REQUIREMENT
Count the lines below that include the word "macroeconómicas", then give that number and no other words.

DATA EXTRACTS
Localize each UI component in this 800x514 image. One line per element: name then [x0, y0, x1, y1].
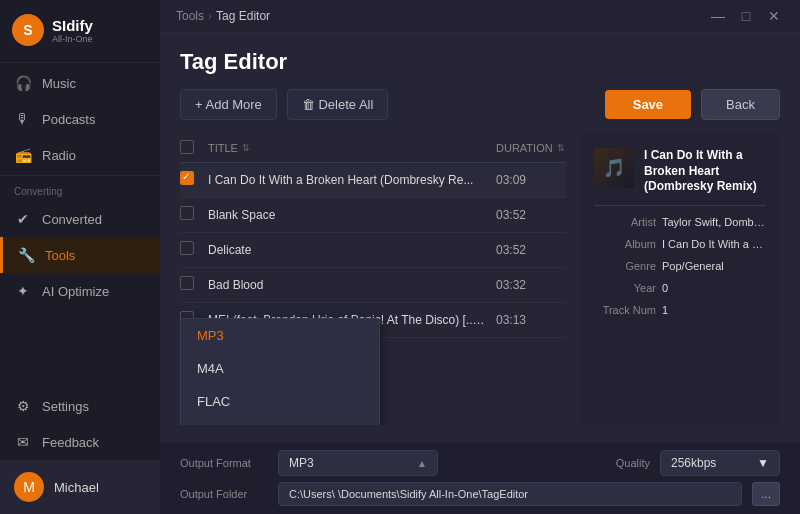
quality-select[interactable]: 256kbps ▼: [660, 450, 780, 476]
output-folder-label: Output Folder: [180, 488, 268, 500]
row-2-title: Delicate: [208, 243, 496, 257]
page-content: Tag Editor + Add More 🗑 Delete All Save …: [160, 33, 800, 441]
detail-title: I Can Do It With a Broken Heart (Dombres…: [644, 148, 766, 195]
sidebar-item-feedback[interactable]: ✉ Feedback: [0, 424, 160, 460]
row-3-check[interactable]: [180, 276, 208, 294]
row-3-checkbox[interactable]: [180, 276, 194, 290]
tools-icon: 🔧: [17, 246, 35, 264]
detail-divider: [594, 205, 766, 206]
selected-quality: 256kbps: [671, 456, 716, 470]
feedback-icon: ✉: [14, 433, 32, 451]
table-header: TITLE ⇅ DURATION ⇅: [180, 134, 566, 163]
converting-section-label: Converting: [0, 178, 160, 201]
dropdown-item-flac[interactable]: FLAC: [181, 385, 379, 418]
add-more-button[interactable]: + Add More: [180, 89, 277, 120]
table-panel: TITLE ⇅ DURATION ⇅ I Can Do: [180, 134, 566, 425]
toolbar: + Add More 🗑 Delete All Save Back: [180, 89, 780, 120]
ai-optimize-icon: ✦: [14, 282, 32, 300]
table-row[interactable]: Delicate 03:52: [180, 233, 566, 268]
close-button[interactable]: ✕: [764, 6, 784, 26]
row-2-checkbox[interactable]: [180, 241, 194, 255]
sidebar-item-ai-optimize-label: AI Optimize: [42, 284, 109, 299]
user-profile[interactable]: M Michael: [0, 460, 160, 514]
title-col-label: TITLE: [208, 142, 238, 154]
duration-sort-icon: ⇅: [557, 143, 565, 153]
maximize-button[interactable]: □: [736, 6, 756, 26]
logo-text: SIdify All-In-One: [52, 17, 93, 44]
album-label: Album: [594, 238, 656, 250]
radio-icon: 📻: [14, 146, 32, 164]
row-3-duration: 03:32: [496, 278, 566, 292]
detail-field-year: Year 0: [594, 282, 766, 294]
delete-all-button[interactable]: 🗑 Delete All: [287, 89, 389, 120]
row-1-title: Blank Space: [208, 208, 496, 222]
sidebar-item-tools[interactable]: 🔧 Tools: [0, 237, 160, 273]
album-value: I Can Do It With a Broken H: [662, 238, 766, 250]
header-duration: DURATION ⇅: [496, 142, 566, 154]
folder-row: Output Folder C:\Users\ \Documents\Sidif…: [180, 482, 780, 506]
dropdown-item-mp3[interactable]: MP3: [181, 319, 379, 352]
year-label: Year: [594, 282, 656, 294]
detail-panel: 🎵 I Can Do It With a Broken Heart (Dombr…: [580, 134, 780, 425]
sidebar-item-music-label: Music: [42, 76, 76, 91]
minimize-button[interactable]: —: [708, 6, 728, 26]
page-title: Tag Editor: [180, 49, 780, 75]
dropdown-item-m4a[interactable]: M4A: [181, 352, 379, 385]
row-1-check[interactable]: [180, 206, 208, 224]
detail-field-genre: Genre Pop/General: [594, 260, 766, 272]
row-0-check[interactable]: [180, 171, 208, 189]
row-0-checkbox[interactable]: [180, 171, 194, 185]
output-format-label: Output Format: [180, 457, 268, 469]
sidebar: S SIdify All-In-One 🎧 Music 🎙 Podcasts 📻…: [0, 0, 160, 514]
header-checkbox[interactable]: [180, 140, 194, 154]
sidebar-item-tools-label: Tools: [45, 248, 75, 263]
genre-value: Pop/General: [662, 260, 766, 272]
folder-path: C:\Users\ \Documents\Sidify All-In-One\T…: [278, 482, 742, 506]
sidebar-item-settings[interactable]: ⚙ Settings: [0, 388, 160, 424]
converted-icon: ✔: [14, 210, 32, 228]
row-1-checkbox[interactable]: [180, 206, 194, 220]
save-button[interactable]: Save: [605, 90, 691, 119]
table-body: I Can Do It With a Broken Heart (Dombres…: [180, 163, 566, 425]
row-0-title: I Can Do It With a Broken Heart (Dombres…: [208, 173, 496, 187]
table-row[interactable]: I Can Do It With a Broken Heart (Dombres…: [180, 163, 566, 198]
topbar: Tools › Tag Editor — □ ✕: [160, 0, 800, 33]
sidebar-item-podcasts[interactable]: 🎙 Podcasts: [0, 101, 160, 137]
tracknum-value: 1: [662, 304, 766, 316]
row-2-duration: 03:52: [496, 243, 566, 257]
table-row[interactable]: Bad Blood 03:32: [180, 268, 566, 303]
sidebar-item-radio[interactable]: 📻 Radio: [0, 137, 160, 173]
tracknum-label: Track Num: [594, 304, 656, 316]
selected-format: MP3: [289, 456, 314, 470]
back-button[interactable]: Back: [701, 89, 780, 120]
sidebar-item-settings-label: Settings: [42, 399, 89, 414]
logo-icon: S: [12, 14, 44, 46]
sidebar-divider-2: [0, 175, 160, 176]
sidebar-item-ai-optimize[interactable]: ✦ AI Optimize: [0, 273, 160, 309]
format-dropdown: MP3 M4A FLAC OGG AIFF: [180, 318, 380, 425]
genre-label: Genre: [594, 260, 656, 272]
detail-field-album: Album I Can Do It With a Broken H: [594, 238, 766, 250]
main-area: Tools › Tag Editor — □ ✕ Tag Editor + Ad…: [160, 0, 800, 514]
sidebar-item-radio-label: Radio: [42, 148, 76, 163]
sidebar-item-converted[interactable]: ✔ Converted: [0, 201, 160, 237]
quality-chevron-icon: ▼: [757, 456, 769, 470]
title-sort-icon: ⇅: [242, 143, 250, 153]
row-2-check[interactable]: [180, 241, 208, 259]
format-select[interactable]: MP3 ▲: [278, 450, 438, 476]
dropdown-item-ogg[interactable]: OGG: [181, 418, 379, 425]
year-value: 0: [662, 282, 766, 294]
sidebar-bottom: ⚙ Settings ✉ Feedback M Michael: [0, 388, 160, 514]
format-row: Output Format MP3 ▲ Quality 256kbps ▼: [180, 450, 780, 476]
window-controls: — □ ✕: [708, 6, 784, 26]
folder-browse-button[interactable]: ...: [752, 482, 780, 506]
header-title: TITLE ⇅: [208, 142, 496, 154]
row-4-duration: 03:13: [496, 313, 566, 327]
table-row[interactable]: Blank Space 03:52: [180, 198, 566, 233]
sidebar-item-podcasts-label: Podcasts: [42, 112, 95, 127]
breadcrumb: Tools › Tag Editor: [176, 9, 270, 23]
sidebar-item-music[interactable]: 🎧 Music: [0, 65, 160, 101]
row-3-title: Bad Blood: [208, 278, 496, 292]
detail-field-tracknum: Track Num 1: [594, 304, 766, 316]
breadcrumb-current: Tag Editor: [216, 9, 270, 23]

...

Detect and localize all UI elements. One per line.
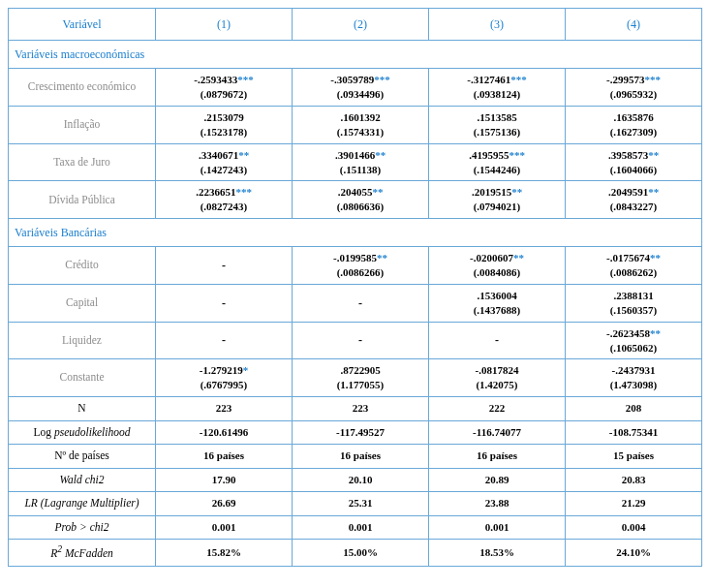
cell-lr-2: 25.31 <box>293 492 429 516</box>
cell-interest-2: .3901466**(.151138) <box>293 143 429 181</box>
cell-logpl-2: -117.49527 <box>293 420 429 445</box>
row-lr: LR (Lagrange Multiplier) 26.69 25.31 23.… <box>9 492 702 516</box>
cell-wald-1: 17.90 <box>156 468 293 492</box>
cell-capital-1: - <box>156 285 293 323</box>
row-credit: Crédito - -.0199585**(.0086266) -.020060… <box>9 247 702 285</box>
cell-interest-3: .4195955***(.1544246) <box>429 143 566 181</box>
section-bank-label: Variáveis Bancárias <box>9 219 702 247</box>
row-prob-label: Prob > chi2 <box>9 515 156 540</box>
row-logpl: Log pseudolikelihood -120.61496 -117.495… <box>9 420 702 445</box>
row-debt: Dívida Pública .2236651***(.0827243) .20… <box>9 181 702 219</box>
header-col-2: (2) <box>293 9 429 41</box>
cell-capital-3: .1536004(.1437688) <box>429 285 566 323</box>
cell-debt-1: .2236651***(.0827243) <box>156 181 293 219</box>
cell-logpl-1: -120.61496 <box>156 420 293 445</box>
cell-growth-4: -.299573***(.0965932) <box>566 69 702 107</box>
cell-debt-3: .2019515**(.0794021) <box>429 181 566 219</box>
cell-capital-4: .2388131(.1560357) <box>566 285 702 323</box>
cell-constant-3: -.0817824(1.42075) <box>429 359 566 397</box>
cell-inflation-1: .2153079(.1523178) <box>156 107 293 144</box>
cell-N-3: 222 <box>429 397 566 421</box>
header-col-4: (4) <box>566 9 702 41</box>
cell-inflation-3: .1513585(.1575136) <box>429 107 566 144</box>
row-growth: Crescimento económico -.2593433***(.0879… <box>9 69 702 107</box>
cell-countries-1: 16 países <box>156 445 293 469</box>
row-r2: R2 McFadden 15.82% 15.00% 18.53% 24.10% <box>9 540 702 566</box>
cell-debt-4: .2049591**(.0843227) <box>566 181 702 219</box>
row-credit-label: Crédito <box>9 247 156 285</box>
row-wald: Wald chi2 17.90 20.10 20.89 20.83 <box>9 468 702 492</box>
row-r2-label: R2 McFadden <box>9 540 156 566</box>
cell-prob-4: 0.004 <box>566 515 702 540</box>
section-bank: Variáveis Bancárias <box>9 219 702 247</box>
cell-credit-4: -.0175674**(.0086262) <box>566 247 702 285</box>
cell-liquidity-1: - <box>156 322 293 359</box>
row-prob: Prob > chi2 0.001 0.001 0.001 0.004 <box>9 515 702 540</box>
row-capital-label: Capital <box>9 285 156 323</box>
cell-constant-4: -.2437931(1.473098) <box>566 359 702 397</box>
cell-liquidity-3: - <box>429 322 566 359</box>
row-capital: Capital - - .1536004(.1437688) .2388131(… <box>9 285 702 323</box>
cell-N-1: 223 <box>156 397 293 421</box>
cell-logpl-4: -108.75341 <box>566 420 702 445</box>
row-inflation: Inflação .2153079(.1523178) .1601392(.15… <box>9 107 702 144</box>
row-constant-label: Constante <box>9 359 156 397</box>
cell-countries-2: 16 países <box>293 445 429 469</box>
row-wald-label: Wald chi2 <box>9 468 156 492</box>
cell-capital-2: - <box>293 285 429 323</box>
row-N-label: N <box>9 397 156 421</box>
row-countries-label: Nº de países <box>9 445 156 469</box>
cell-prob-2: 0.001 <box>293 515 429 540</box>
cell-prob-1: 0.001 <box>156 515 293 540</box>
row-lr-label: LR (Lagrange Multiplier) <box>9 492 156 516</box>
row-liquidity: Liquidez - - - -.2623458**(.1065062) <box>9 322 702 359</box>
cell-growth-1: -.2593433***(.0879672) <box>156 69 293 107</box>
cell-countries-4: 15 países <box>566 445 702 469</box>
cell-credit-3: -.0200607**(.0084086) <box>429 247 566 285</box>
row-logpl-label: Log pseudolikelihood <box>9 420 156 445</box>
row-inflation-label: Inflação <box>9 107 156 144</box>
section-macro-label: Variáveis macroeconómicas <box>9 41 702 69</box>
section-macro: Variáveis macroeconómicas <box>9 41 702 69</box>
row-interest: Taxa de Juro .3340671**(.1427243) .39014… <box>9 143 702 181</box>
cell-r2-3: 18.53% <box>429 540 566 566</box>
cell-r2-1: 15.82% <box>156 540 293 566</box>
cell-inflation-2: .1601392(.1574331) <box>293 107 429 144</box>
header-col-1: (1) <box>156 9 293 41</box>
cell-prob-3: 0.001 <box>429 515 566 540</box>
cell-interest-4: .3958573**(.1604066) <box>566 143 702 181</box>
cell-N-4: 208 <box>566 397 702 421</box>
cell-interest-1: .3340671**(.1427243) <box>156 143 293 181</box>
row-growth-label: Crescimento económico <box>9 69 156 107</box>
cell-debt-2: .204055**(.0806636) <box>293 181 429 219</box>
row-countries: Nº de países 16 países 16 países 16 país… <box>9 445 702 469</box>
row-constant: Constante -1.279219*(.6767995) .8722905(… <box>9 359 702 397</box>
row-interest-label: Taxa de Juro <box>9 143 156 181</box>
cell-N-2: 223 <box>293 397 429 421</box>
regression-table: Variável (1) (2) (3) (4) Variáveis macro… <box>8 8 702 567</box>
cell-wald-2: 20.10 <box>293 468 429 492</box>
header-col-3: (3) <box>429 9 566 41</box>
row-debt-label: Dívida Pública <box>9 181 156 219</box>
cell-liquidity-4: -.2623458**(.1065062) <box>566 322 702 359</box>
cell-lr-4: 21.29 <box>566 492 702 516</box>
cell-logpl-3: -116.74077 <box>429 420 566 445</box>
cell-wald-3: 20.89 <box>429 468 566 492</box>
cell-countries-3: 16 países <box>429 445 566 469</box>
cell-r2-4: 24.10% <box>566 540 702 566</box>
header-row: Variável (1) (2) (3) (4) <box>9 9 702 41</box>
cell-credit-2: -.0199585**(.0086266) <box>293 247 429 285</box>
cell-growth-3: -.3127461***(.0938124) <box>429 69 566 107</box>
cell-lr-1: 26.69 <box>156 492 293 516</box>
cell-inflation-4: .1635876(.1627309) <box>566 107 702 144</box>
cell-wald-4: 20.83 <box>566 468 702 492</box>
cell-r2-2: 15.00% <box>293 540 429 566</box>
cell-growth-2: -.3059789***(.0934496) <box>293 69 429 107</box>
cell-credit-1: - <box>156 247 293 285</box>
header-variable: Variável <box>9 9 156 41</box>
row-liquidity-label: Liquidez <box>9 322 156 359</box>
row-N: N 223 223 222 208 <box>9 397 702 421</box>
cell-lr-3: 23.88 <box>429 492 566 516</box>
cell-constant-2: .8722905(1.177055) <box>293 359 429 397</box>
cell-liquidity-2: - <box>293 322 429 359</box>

* * *

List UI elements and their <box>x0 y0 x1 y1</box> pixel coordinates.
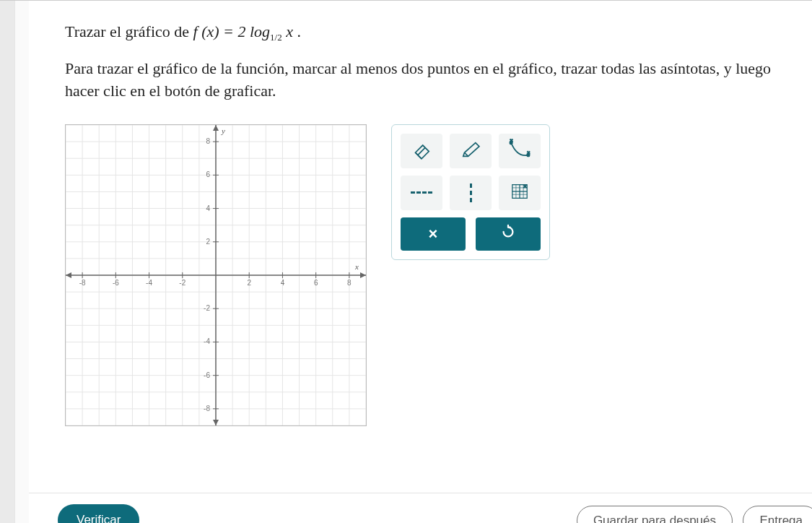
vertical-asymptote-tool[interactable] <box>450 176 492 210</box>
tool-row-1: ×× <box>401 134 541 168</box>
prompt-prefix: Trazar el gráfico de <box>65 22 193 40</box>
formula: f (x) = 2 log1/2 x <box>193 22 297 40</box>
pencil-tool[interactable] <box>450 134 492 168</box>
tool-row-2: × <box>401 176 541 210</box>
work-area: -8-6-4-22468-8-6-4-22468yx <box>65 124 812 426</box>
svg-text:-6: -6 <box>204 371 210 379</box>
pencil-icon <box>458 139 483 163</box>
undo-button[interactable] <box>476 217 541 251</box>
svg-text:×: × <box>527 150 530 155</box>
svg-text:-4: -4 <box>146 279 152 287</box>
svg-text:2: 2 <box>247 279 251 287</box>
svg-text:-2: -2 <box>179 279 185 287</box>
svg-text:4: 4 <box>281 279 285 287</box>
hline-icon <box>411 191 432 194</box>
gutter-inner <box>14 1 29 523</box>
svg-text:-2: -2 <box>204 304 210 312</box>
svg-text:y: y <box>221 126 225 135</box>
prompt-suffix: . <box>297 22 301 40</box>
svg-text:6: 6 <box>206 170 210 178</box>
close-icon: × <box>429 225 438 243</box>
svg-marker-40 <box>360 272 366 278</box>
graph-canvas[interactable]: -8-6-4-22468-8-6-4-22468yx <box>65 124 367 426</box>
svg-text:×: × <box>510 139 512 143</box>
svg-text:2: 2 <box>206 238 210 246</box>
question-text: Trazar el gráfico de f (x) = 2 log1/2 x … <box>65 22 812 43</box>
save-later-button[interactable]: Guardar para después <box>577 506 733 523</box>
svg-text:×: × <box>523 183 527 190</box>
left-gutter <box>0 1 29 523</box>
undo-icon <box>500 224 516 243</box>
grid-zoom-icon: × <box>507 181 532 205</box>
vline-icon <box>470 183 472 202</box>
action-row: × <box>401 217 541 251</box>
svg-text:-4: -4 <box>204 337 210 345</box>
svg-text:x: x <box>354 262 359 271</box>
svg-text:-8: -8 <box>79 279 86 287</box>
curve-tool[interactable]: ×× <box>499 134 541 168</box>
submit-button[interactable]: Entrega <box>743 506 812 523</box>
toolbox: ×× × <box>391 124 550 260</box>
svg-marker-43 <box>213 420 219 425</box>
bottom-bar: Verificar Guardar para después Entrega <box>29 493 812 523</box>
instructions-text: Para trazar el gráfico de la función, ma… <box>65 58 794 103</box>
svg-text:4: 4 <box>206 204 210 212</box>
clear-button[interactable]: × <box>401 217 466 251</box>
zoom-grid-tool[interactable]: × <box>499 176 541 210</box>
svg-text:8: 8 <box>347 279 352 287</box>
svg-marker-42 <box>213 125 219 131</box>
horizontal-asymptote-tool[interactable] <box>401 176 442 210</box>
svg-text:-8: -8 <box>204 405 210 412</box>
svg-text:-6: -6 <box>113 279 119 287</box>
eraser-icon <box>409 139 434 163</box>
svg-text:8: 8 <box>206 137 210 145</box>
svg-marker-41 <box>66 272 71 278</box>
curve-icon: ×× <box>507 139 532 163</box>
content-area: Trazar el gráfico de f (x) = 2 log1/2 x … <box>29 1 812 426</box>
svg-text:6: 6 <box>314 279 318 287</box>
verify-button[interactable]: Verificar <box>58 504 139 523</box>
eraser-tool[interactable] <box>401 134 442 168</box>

RESPONSE
2